In [url] Psykotic presented a small partial evaluator (program
specialiser) for a call-by-value lambda calculus. I want to present a
related approach to building compilers in languages that support
closures as first-class values.

First, let's build a function that will let us use the host language's
support for closures to simplify renaming. Every expression is
transformed in a expression that rebuilds itself (via list), except
for binding expression, which become closures (lambdas).

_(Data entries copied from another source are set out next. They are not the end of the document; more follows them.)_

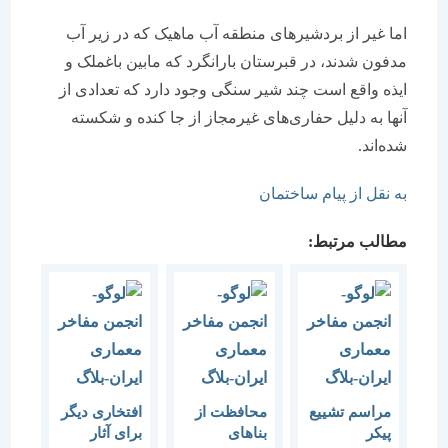
اما غیر از بردشیرهای منطقه آب ماهیک که در زیر آب
مدفون شدند، در قبرستان بارانگرد که مابین باغملک و
ایذه واقع است چند شیر سنگی وجود دارد که تعدادی از
آنها به دلیل حفاری‌های غیرمجاز از جا کنده و شکسته
شده‌اند.
به نقل از پیام ساختمان
مطالب مرتبط:
مراسم تشییع
محافظت از
افتخاری دیگر
پیکر
بناهای
برای آثار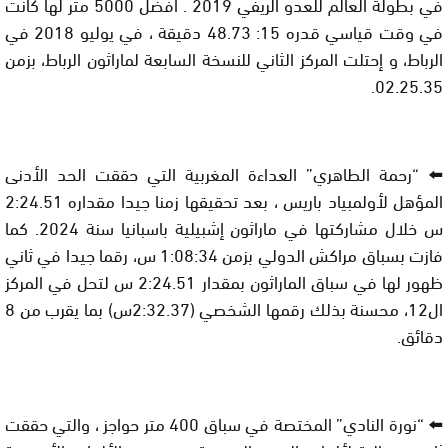
في بطولة العالم للعدو الريفي 2019 . أفضل 5000 متر لها كانت
في وقت قياسي قدره 15: 48.73 دقيقة ، في يوليو 2018 في
الرباط، و إحتلت المركز الثاني للنسخة السابعة لماراثون الرباط، بزمن
02.25.35.
⬅️ “رحمة الطاهري” العداءة المغربية التي حققت الحد الأدنى
المؤهل لأولمبياد باريس ، بعد تحقيقها زمنا جيدا مقداره 2:24.51
س خلال مشاركتها في ماراثون إشبيلية باسبانيا سنة 2024. كما
فازت بسباق مراكش الدولي بزمن 1:08:34 س، رقما جيدا في ثاني
ظهور لها في سباق الماراثون بمقدار 2:24.51 س لتحل في المركز
ال12، محسنة بذلك رقمها الشخصي (2:32.37س) بما يقرب من 8
دقائق.
⬅️ “نورة النادي” المختصة في سباق 400 متر حواجز ، والتي حققت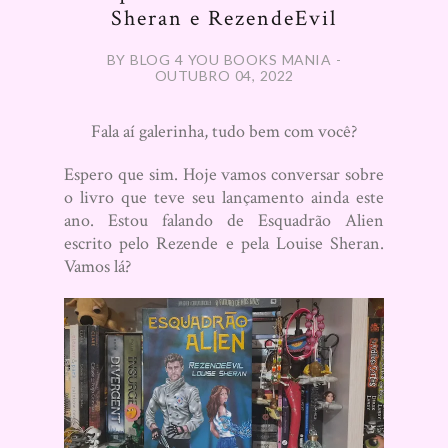
Sheran e RezendeEvil
BY BLOG 4 YOU BOOKS MANIA -
OUTUBRO 04, 2022
Fala aí galerinha, tudo bem com você?
Espero que sim. Hoje vamos conversar sobre
o livro que teve seu lançamento ainda este
ano. Estou falando de Esquadrão Alien
escrito pelo Rezende e pela Louise Sheran.
Vamos lá?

I could use a
simple pattern matching macro, but I don't think the code suffers that
much by doing without.

(defun hoasify (expr)
  "Note that I'd usually use objects to do my dispatch, but
   it would make things less clear to non-CLers."
  (if (atom expr)  ;;variable or constant
      expr            ;;let the host's environment handle it!
      (case (first expr) ;;dispatch on the head of the expression
	((if)             (destructuring-bind (if condition then else)
			      expr
			    (declare (ignore if))
			    `(list 'if ,(hoasify condition) ;;comma means eval and insert
				       ,(hoasify then)
				       ,(hoasify else))))

	((lambda)         (destructuring-bind (lambda (var) body)
			      expr
			    (declare (ignore lambda))
			    `(list 'lambda (lambda (,var)
					     ,(hoasify body)))))

	((let)            (destructuring-bind (let (var value) body)  ;;we even have the luxury of let! -_^
			      expr
			    (declare (ignore let))
			    `(list 'let ,(hoasify value)
				      (lambda (,var)
					,(hoasify body)))))

	((cons)           (destructuring-bind (cons a b) ;;easier to make it a special form.
			      expr
			    (declare (ignore cons))
			    `(list 'cons ,(hoasify a) ,(hoasify b))))
	((car)            (destructuring-bind (car value)
			      expr
			    (declare (ignore car))
			    `(list 'car ,(hoasify value))))
	((cdr)            (destructuring-bind (cdr value)
			      expr
			    (declare (ignore cdr))
			    `(list 'cdr ,(hoasify value))))
	(otherwise        (destructuring-bind (fun arg)
			      expr
			    `(list 'call ,(hoasify fun)
				         ,(hoasify arg))))))) ;; ,@ means eval and splice the resulting list in.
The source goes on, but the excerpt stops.